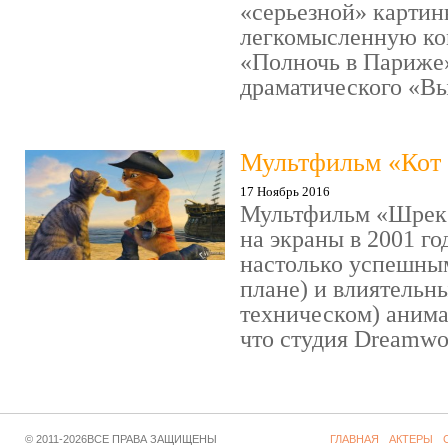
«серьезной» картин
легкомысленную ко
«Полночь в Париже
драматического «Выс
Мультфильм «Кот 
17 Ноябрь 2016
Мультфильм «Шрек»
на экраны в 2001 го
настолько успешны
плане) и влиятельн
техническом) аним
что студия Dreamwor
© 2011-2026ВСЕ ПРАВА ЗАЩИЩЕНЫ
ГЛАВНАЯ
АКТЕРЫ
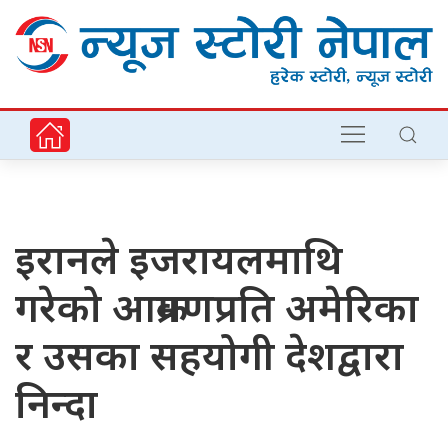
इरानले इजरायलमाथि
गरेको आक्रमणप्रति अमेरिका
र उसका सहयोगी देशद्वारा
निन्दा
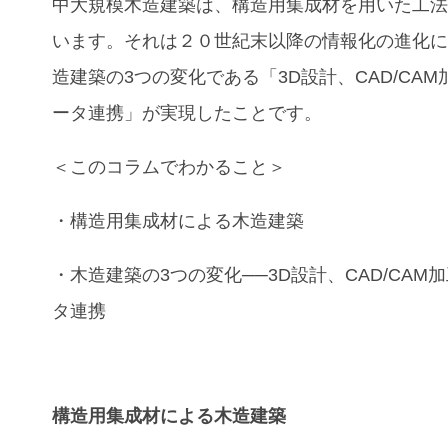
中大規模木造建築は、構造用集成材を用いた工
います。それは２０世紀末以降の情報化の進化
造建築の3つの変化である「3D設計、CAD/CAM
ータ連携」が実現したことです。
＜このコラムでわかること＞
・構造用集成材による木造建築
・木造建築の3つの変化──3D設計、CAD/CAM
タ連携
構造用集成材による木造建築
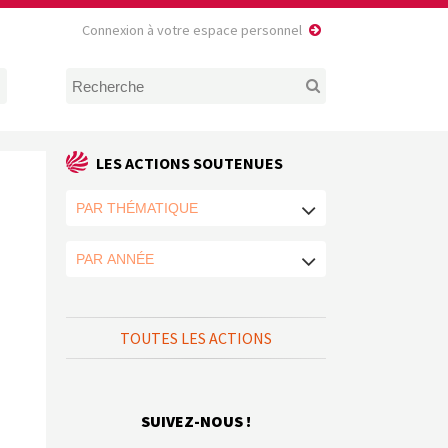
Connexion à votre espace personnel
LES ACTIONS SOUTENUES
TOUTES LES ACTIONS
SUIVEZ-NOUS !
★ ★ ★ ★ ★
ACTIVITY => Every line above with the string "ACTIONS" in it needs to be copied.

SOLUTION FOR THIS TASK =>
LES ACTIONS SOUTENUES
TOUTES LES ACTIONS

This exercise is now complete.